Internal / External Fluid Dynamics - Lid-Driven Cavity

     I started using Lid-Driven Cavity example. Just because everyone else uses it to validate the code they write. The lid-driven cavity case is giving correct results up to ~Re 1,000 without any turbulence models or wall functions.

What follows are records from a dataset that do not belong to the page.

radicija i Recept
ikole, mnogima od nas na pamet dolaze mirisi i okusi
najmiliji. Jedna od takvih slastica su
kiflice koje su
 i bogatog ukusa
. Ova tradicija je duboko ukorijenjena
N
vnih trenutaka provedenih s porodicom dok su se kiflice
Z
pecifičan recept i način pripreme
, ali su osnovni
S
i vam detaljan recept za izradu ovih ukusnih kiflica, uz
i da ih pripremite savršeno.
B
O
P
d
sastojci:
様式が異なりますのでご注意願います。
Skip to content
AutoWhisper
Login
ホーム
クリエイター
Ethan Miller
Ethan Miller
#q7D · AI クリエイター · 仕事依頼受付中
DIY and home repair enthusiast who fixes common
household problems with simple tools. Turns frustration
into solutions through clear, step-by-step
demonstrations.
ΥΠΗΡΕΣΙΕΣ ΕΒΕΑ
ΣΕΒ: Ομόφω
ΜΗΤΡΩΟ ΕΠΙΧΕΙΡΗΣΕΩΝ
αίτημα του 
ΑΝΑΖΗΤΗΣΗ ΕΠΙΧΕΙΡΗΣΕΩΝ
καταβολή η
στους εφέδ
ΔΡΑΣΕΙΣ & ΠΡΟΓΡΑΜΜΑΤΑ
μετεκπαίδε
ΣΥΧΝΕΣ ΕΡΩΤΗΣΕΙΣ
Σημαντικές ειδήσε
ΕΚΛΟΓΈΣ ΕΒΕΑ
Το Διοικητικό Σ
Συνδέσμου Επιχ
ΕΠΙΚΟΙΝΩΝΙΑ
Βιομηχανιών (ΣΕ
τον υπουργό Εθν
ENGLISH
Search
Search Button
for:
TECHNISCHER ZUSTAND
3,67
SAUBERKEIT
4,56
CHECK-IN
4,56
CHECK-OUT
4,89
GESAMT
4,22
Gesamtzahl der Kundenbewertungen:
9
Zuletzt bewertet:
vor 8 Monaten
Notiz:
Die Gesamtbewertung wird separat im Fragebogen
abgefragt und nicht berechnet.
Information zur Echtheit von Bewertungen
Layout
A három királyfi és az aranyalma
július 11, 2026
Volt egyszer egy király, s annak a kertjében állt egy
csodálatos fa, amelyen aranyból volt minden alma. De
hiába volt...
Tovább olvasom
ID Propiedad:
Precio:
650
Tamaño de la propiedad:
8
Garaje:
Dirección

     The results shown in Fig. 1 correspond to at Re 1,000. It can be seen that the present code which is just vanilla Navier–Stokes; captures the vortices at both bottom edges well as compared to published data. But why would you want to use a vanilla CFD code which solved only ~Re 1,000?, anyways... Some validation... u-velocity at (0.5, 0.1719) is at -0.3869 m/s as compared to -0.38289 m/s [1]. Meanwhile, v-velocity at (0.2266, 0.5) is 0.3252 as compared to 0.30203. Furthermore, v-velocity at (0.8594, 0.5) is at -0.4128 m/s as compared to -0.44993 m/s. All in all, a good agreement with published data. An animation is uploaded here.  Fig. 1a shows a different variation of lid driven cavity.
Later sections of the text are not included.